Ciò che è certa, citano questa vicenda entrambi i membri del team, è l’importanza del supporto al progetto dei fratelli Woodroffe.
“I fratelli Woodroffe sono rimasti entusiasti del nostro gioco, sia a livello di scrittura che di trama, dello stile visivo stesso […].” dice l’art director.
E altrettanto raggiante è stato Fabrizio Rizzo nel raccontarcelo: “[…] Mike Woodroffe, mi pare, che, leggendo quello che stavamo facendo, si è detto veramente soddisfatto. L’autore originale che va a dire una cosa del genere a noi, italiani, uno studio indipendente, è incredibile“.
Una breve conclusione
Giusto per scrivere due righe finali, vogliamo riportare alcune parole di Giulia Valentini al nostro chiederle un’opinione in merito al creare un titolo come Simon the Sorcerer Origins che, sulla carta, si dovrebbe rivolgere al pubblico della nicchia dei punta e clicca.

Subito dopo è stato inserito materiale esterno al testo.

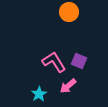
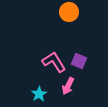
pink arrow: rotated 24 degrees counterclockwise
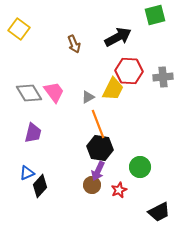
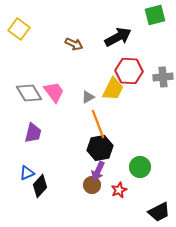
brown arrow: rotated 42 degrees counterclockwise
black hexagon: rotated 20 degrees counterclockwise
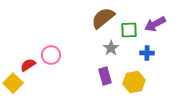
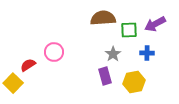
brown semicircle: rotated 35 degrees clockwise
gray star: moved 2 px right, 6 px down
pink circle: moved 3 px right, 3 px up
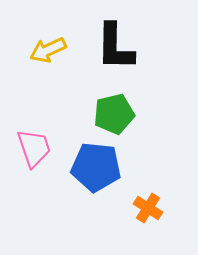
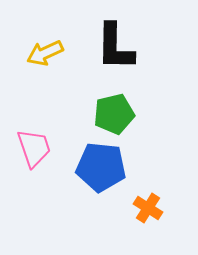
yellow arrow: moved 3 px left, 3 px down
blue pentagon: moved 5 px right
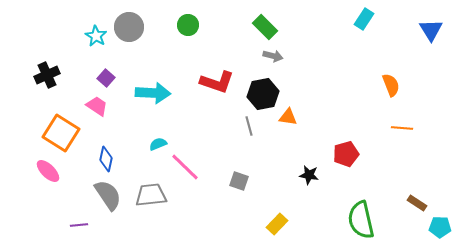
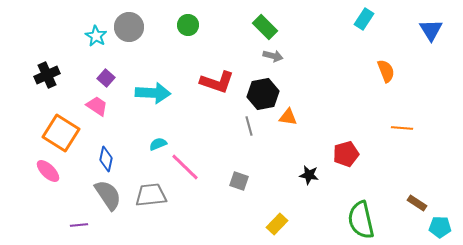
orange semicircle: moved 5 px left, 14 px up
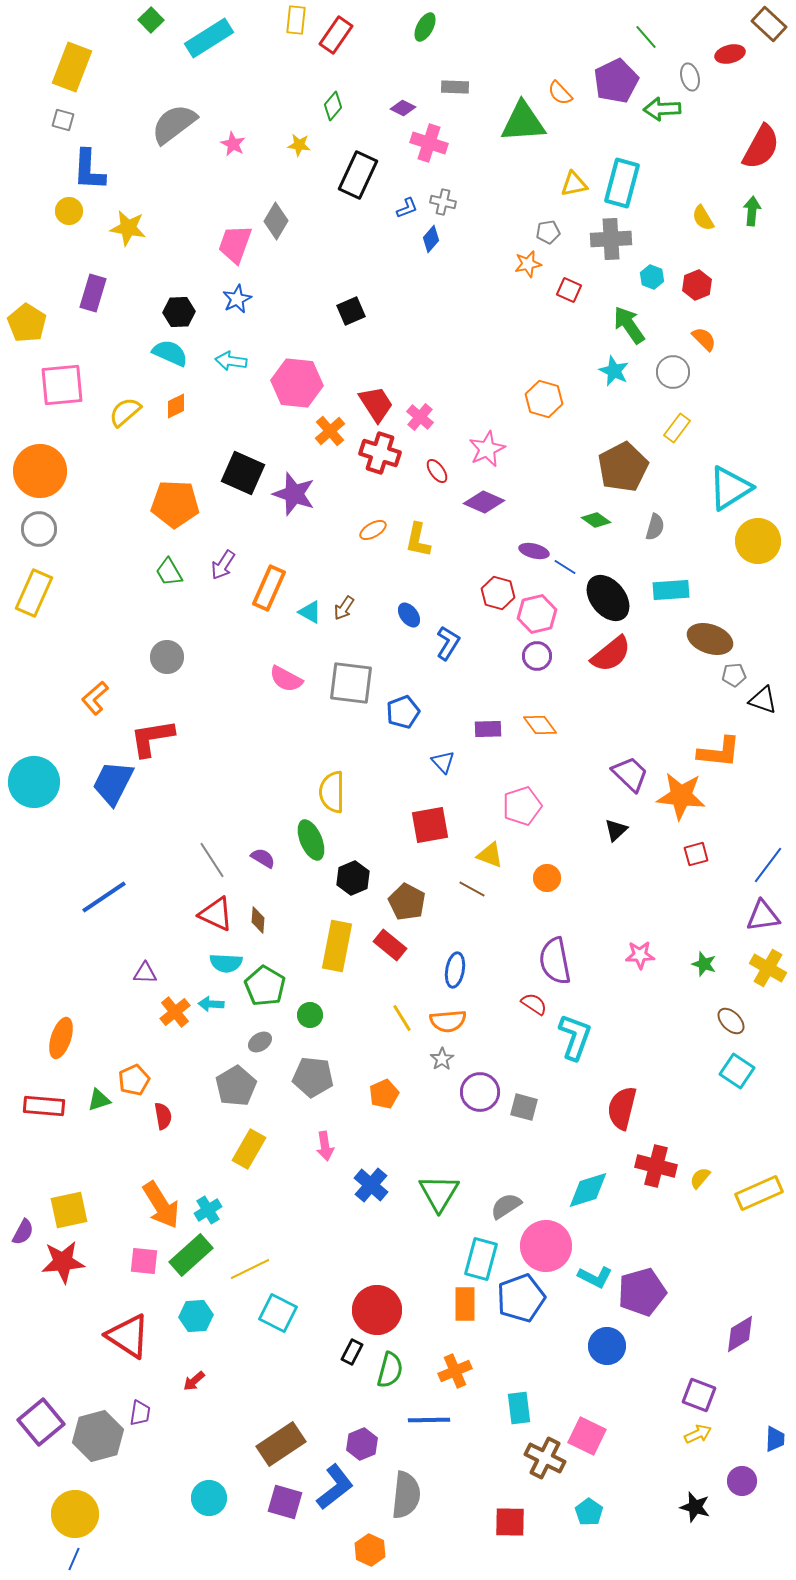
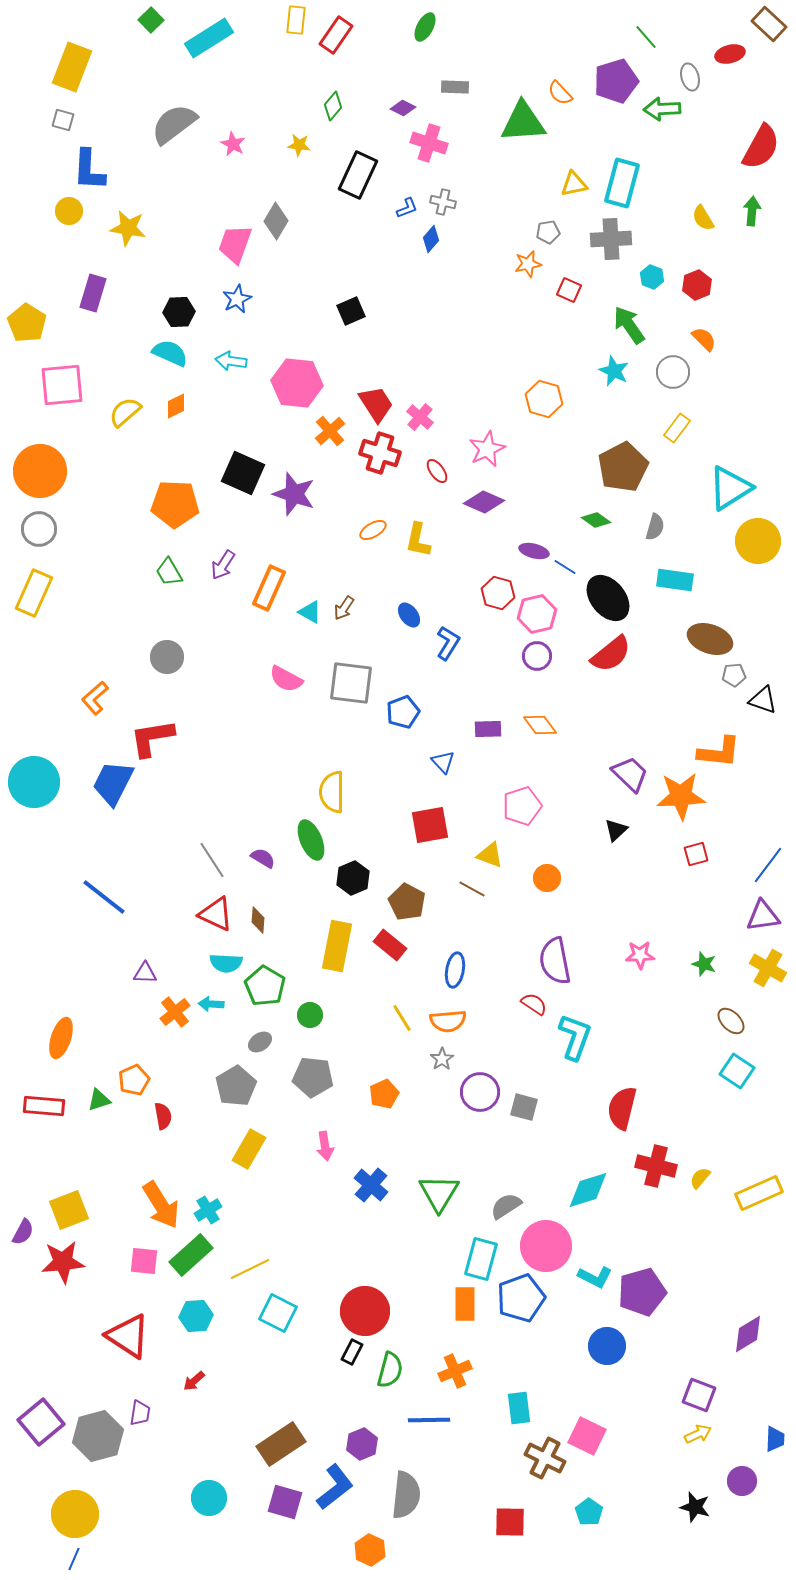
purple pentagon at (616, 81): rotated 9 degrees clockwise
cyan rectangle at (671, 590): moved 4 px right, 10 px up; rotated 12 degrees clockwise
orange star at (681, 796): rotated 9 degrees counterclockwise
blue line at (104, 897): rotated 72 degrees clockwise
yellow square at (69, 1210): rotated 9 degrees counterclockwise
red circle at (377, 1310): moved 12 px left, 1 px down
purple diamond at (740, 1334): moved 8 px right
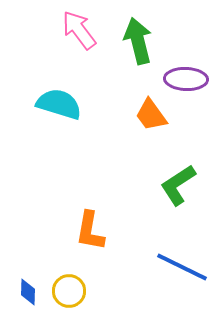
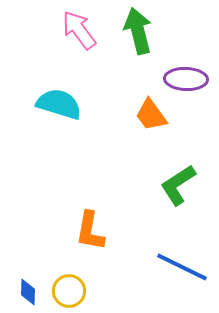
green arrow: moved 10 px up
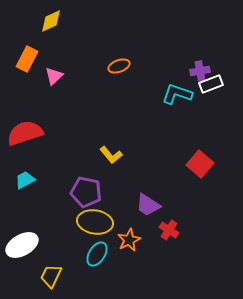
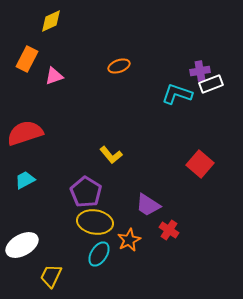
pink triangle: rotated 24 degrees clockwise
purple pentagon: rotated 20 degrees clockwise
cyan ellipse: moved 2 px right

“Il genere punta e clicca è di nicchia per sua ragion d’esistere, però insomma, ce ne sono tanti al giorno d’oggi (uno lo abbiamo recentemente recensito su queste pagine). Ci sono tante persone che si stanno avvicinando adesso a questo genere. Un po’ per rallentare la macinazione di videogiochi estremamente lunghi, estremamente time consuming che c’è adesso“.
“Penso che ci sia molto più spazio in questo momento per giochi più piccoli, […] un po’ più tranquilli“.
Se pensate che Simon the Sorcerer Origins possa essere uno di questi giochi più piccoli e più tranquilli, vi ricordiamo che uscirà nel 2024 (la data precisa di rilascio dovrebbe arrivare molto presto). Lo si potrà giocare su tutte le piattaforme: Windows, Mac e Linux tramite Steam, così come console Microsoft e Sony, oltre che ovviamente anche Nintendo Switch. Fra l’altro, le edizioni console saranno pure in formato fisico.
Infine, Fabrizio Rizzo ci ha tenuto caldamente a dirci che prossimamente ci saranno diverse novità anche per la produzione in generale di Smallthing Studios, tra nuove IP e titoli in licenza.